Write out each line from the data below that includes the word "Việt".

EXTRACTED INFORMATION START

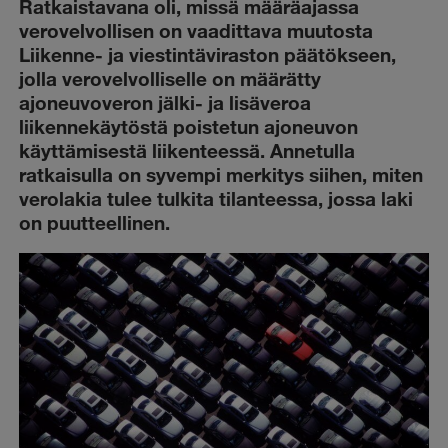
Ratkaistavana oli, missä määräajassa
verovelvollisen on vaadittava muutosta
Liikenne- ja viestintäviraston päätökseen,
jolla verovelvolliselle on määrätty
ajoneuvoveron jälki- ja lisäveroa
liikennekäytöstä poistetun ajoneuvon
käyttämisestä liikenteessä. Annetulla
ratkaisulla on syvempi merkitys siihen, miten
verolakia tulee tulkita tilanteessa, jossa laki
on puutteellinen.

EXTRACTED INFORMATION END
EXTRACTED INFORMATION START

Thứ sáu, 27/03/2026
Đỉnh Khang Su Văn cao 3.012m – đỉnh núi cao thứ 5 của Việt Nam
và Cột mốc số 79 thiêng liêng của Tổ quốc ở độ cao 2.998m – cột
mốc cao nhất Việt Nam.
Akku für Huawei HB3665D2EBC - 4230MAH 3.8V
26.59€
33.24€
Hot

EXTRACTED INFORMATION END

RESULT FOR THIS EXERCISE →
Đỉnh Khang Su Văn cao 3.012m – đỉnh núi cao thứ 5 của Việt Nam
mốc cao nhất Việt Nam.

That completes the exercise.